# RSA - Compare two values for encryption exponent, both are relatively prime and $e < λ(n)$

So we have $q = 311$, $p = 163$, $e = 101$, I found $d = 39281$ using Euclidean Algorithm and checked by encrypting and decrypting a message.

Next it is asking if $e = 101$ was a good choice or would the value $e = 9131$ be better.

What I know:

• $101$ = prime

• $39281$ = not prime ( $23 x\times 397$)

Both options for $e$ are relatively prime to $(p - 1) \cdot (q - 1)$ and both options for $e$ satisfy $𝑒 < λ(n)$.

Are there any other things I need to consider for $e$ to answer the question? I have looked around the forum and web but I'm stuck right now.

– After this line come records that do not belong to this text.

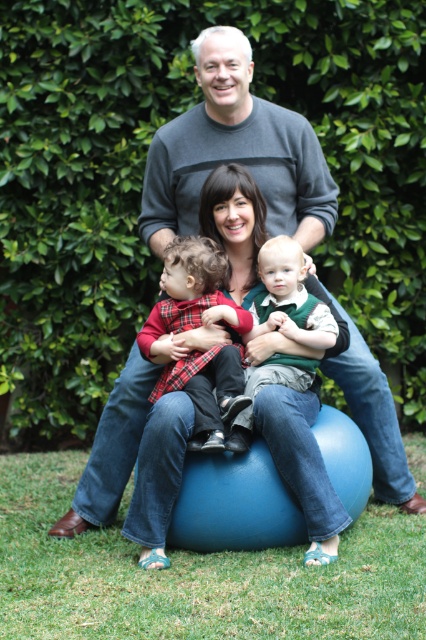 You are a photographer trying to capture a family photo. You need to ensure that the gray sweater at upper center and the plaid fabric shirt at center are in focus simultaneously. Given that your camera has a depth of field that can cover 60 centimeters, will both items be in focus?

The distance between the gray sweater at upper center and the plaid fabric shirt at center is 64.26 centimeters, which exceeds the camera depth of field of 60 centimeters. Therefore, both items cannot be in focus simultaneously. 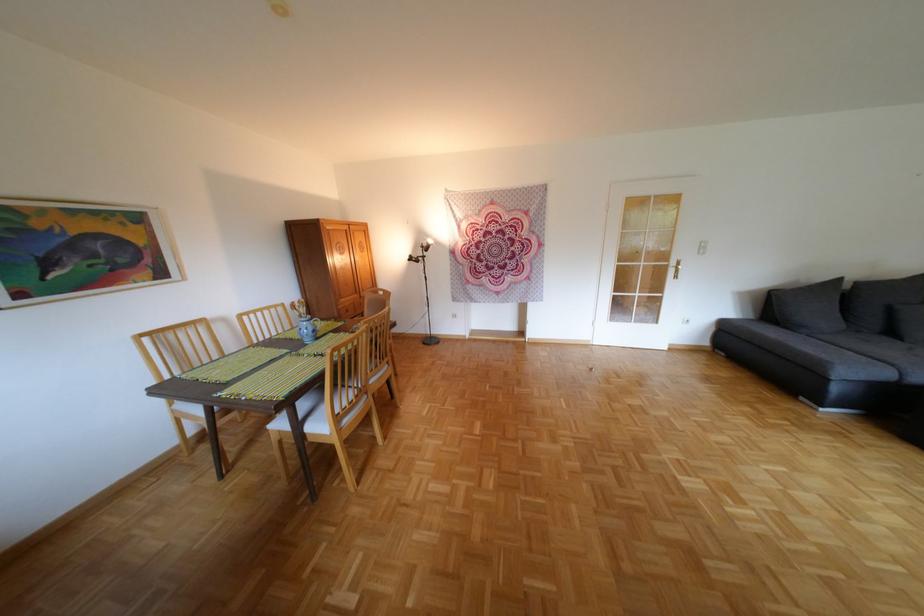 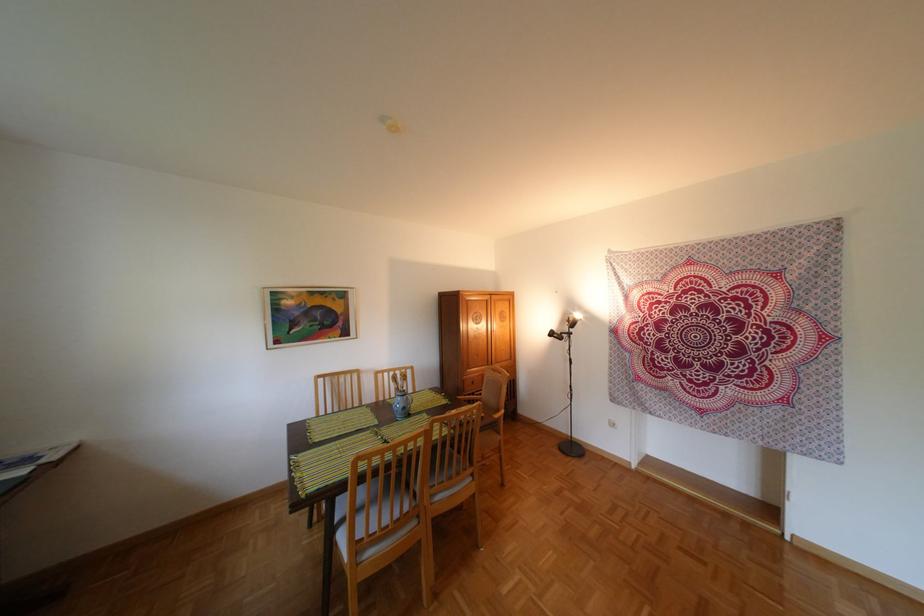 Question: The images are taken continuously from a first-person perspective. In which direction is your viewpoint rotating?

Choices:
 (A) Left
 (B) Right
 (C) Up
 (D) Down

Answer: (A)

Hints preferred not a full answer!

• @fgrieu As hints are preferred over a full answer you might as well turn the hints into an answer :P Welcome to crypto, Mr.Mushy99... May 9 '18 at 15:05

Hint: compute $d$ for the alternate value of $e$ considered. Isn't something rather remarkable? What is the probability that it occurs by chance?
While that is totally immaterial given that $p$ and $q$ are billions-n'-billions times too small to prevent factorization (gross understatement), what if we scaled things? Why would it matter (caution: there are several levels of answer to that later one)?